The Rabbits' Wedding
- First hardcover edition, 1958
- Author: Garth Williams
- Illustrator: Garth Williams
- Cover artist: Garth Williams
- Language: English
- Genre: Juvenile fiction
- Published: April 30, 1958
- Publisher: HarperCollins
- Publication place: United States
- Pages: 32
- OCLC: 60097060

= The Rabbits' Wedding =

Children's picture book by Garth Williams

The Rabbits' Wedding is a children's picture book created and illustrated by American author and illustrator Garth Williams, who came to the fore as a writer after his success as an illustrator with Stuart Little. The Rabbits' Wedding was published on April 30, 1958, and depicted the love affair and wedding of two bunnies, one white and one black. The following year it became the center of a controversy in the state of Alabama when Edward Oswell Eddins, State Senator from Marengo County, claimed the book was "propaganda for integration and intermarriage". Alabama's State Library Agency director, Emily Wheelock Reed, faced censorship challenges over the book at the height of the Civil Rights Movement in the American South.

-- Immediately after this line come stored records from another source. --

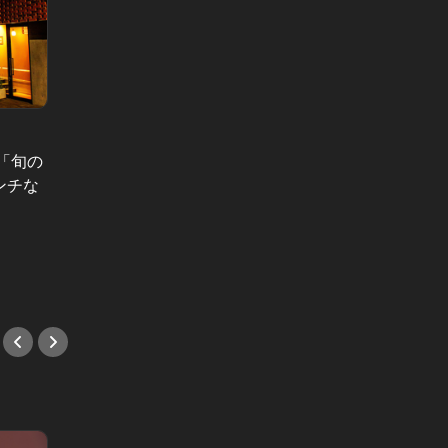
東カレの素敵な大人に必要なこと Vol.77
「旬の
東カレ10月号は「麻布十番」特集。
明らかに
ンチな
この夏最高にアツい街の、裏のウラ
銀座1
まで全部見せます！
の旬を
#デート
の名店
#イタ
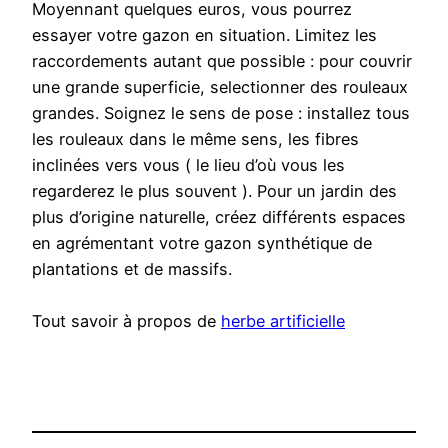
Moyennant quelques euros, vous pourrez
essayer votre gazon en situation. Limitez les
raccordements autant que possible : pour couvrir
une grande superficie, selectionner des rouleaux
grandes. Soignez le sens de pose : installez tous
les rouleaux dans le même sens, les fibres
inclinées vers vous ( le lieu d’où vous les
regarderez le plus souvent ). Pour un jardin des
plus d’origine naturelle, créez différents espaces
en agrémentant votre gazon synthétique de
plantations et de massifs.
Tout savoir à propos de
herbe artificielle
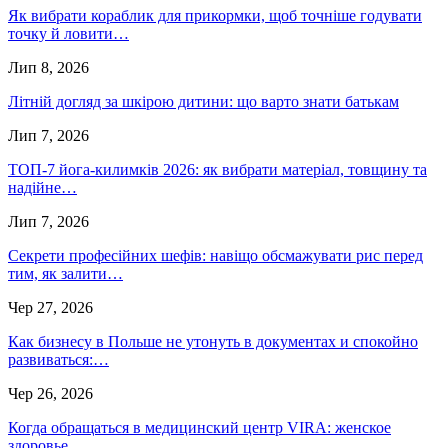
Як вибрати кораблик для прикормки, щоб точніше годувати
точку й ловити…
Лип 8, 2026
Літній догляд за шкірою дитини: що варто знати батькам
Лип 7, 2026
ТОП-7 йога-килимків 2026: як вибрати матеріал, товщину та
надійне…
Лип 7, 2026
Секрети професійних шефів: навіщо обсмажувати рис перед
тим, як залити…
Чер 27, 2026
Как бизнесу в Польше не утонуть в документах и спокойно
развиваться:…
Чер 26, 2026
Когда обращаться в медицинский центр VIRA: женское
здоровье,…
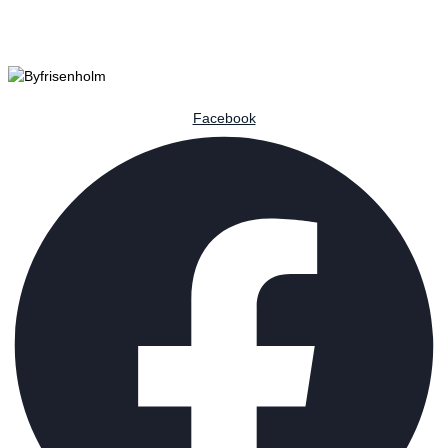
Facebook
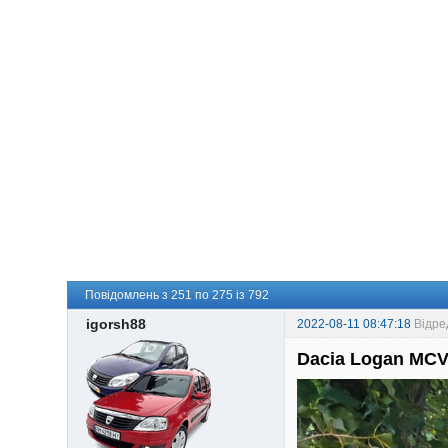
Повідомлень з 251 по 275 із 792
igorsh88
2022-08-11 08:47:18
Відре
Dacia Logan MCV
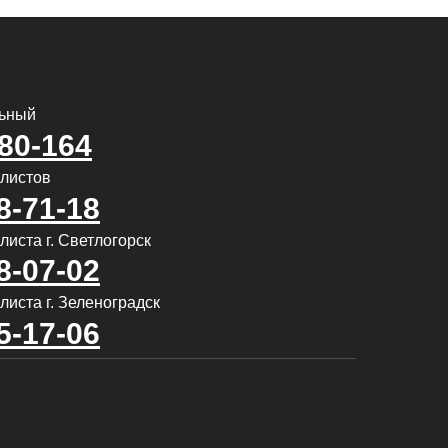
льный
580-164
алистов
8-71-18
иста г. Светлогорск
8-07-02
листа г. Зеленоградск
5-17-06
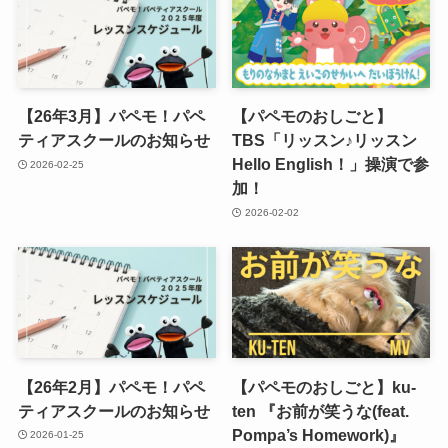
【26年3月】パペモ！パペ
【パペモのおしごと】
ティアスクールのお知らせ
TBS「リッスン♪リッスン
Hello English！」操演で参
2026-02-25
加！
2026-02-02
【26年2月】パペモ！パペ
【パペモのおしごと】ku-
ティアスクールのお知らせ
ten 『お前が笑うな(feat.
Pompa’s Homework)』
2026-01-25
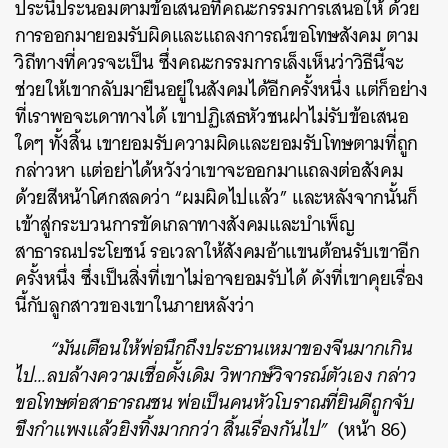
ประนีประนอมตามข้อเสนอที่คณะกรรมการเสนอให้
ด้วย
การออกมายอมรับผิดและแถลงการณ์ขอโทษสังคม ตาม
วิถีทางที่ควรจะเป็น ซึ่งคณะกรรมการเล็งเห็นว่าวิธีนี้จะ
ช่วยให้เขากลับมายืนอยู่ในสังคมได้อีกครั้งหนึ่ง แต่ก็อย่าง
ที่เราพอจะเดาทางได้ เขาปฏิเสธหัวชนฝาไม่รับข้อเสนอ
ใดๆ ทั้งสิ้น เขายอมรับความผิดและยอมรับโทษตามที่ถูก
กล่าวหา แต่อย่าได้หวังว่าเขาจะออกมาแถลงต่อสังคม
ด้วยสีหน้าโศกสลดว่า “ผมผิดไปแล้ว” และหลังจากนั้นก็
เข้าสู่กระบวนการขัดเกลาทางสังคมและบำเพ็ญ
สาธารณประโยชน์ รอเวลาให้สังคมอ้าแขนต้อนรับเขาอีก
ครั้งหนึ่ง ซึ่งเป็นสิ่งที่เขาไม่อาจยอมรับได้ ดังที่เขาคุยเรื่อง
นี้กับลูกสาวของเขาในภายหลังว่า
“มันเตือนให้พ่อนึกถึงประธานเหมาของจีนมากเกิน
ไป…ลบล้างความเชื่อดั้งเดิม วิพากษ์วิจารณ์ตัวเอง กล่าว
ขอโทษต่อสาธารณชน พ่อเป็นคนหัวโบราณที่ยินดีถูกจับ
ขึงกำแพงแล้วยิงทิ้งมากกว่า สิ้นเรื่องกันไป”
(หน้า 86)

Williams illustrated more than 70 books, the majority by other authors; The Rabbits' Wedding was the last of those he wrote. As of 2000, according to the Los Angeles Times, it remained in print.

== Plot summary ==
The rabbits live in the forest, where they go on journeys. The black rabbit (male) feels conflicted; finally he reveals why he has been depressed and thoughtful, conveying to the white rabbit (female) that he wishes she will stay by his side forever. The white rabbit accepts the black rabbit's wish and love. A wedding is celebrated and the bunnies dance under the moonlight with the other creatures of the forest.

== Censorship ==
The White Citizens Council of Montgomery, Alabama, attacked the book, claiming that it promoted interracial marriage in defiance of the laws against miscegenation. Against such attacks, the book found an advocate in Emily Wheelock Reed, director of the Alabama Public Library Service Division, whose job it was to provide libraries throughout the state with the books they requested.

Representative E. O. Eddins of Marengo County, Alabama, together with the White Citizen's Council, led the battle against Williams' book, and suggested Reed "put stock in racial incorporation": "This book and many others should be taken off the shelves and burned". As a result, the library system banned the book from all libraries in Alabama.

Reed (who said she enjoyed the book) complied to the extent that she moved it away from general circulation and instead put it on reserve, available upon request; this made the book still accessible to local librarians and thus was not a ban of the book: "We have had difficulty with the book, but we have not lost our integrity". Before the year was over segregationists again found fault with Reed, who distributed a reading list that included various controversial titles including Martin Luther King Jr.'s book Stride Toward Freedom.

During an interview with The New York Times in 1959, Williams said, "[The Rabbits' Wedding] was not written for adults who will not understand it, because it is only about a soft, furry love and has no hidden messages of hate." Williams denied that his story, intended for children ages 3 to 7, was a purposeful anecdote of racial integration. "I was completely unaware that animals with white furs, such as white polar bears and white dogs and white rabbits, were considered blood relations of white human beings," Williams commented. Williams further explained to The New York Times: "I was only aware that a white horse next to a black horse looks very picturesque—and my rabbits were inspired by early Chinese paintings of black and white horses in misty landscapes."